Shicheng-Guo commented 2 years ago

BTW: Is there any GTEx-V8-pre-calculated clumped SNPs to download directly?

gaow commented 2 years ago

@Shicheng-Guo which workflow are you referring to? In our applications we mostly have the matching genotypes so we don't really use reference panels as far as I can recall, for most workflows in this repo.

Shicheng-Guo commented 2 years ago

Thanks Gao for your response. I mean the workflow below:

https://github.com/cumc/bioworkflows/blob/master/GWAS/LD_Clumping.ipynb

Thanks

Shicheng

Shicheng-Guo commented 2 years ago

I notice lots of papers use 1000Genme-EUR as reference, however, I prefer to use UKB-WGS individual data as reference. my question is what's the best sample size to use? 150K WGS data will make the process very time-consuming while sample number sample size may cause biased LD-clumping.

@Shicheng-Guo which workflow are you referring to? In our applications we mostly have the matching genotypes so we don't really use reference panels as far as I can recall, for most workflows in this repo.

gaow commented 2 years ago

@Shicheng-Guo our LD clumping application was for association analysis with UK Biobank data -- that was why we selected subsets of UKB genotypes and used that as reference panel. We used 2000 samples I believe.

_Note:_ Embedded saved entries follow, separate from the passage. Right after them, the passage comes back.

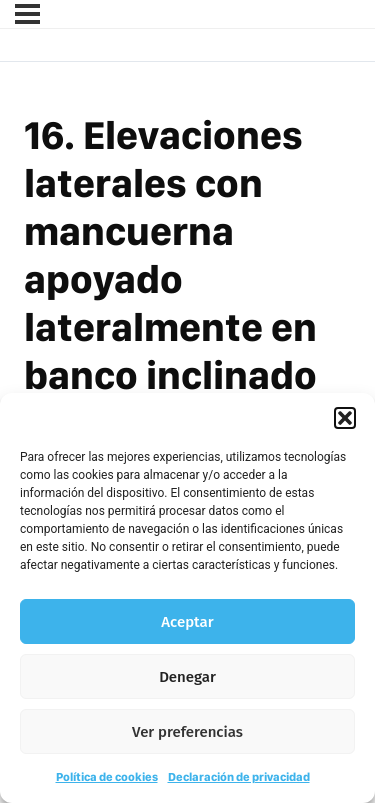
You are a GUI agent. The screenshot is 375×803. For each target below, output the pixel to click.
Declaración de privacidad (239, 777)
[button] (345, 418)
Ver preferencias (187, 732)
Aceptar (187, 622)
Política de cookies (107, 777)
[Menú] (27, 14)
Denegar (187, 677)
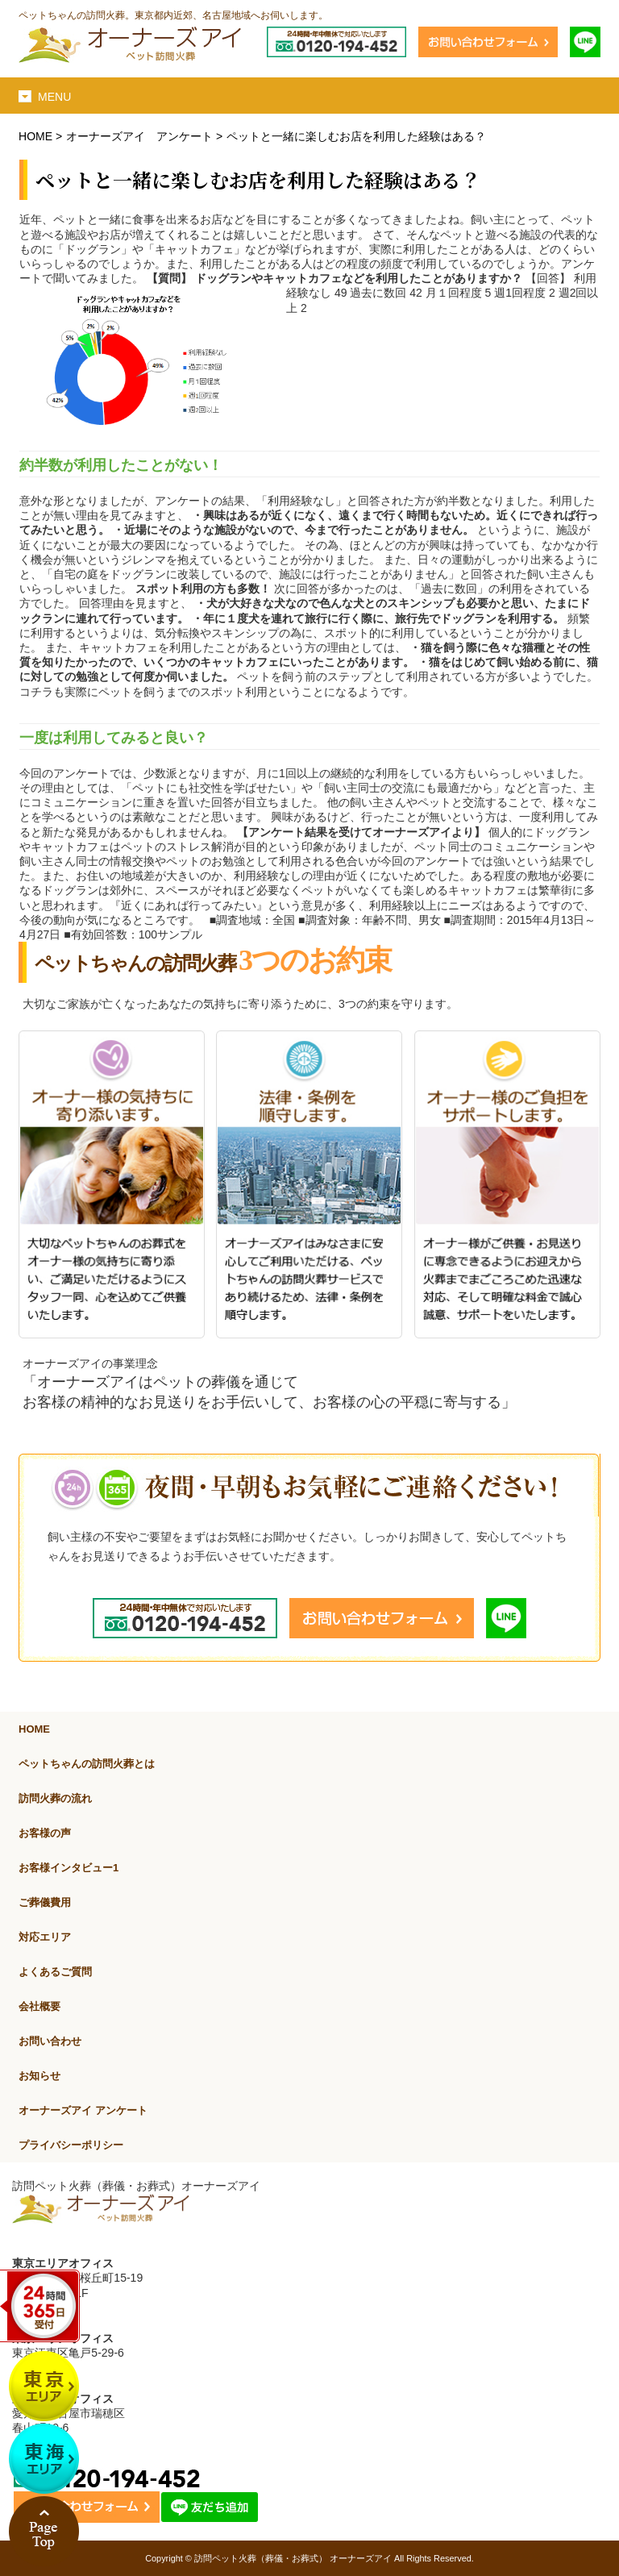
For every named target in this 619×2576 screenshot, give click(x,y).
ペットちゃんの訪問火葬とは (87, 1764)
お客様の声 (45, 1833)
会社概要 (39, 2006)
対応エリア (45, 1937)
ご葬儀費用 (45, 1902)
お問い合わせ (50, 2041)
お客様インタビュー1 (68, 1868)
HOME (35, 136)
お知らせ (39, 2076)
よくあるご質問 (55, 1972)
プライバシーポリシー (71, 2145)
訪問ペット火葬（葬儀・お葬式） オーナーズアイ (293, 2558)
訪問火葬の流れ (55, 1798)
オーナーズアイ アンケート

I don't think LD clumping is as picky as eg fine-mapping applications in terms of LD panel. Since our application was on UKB data itself, we believe 2000 samples is good enough of an approximation. We don't have the reference for GTEx V8 data. I have not formally assessed it, but if you are concerned, perhaps you can take a few regions of UKB data, try computing LD panel from sample sizes 500 to 10K see how robust your estimates are?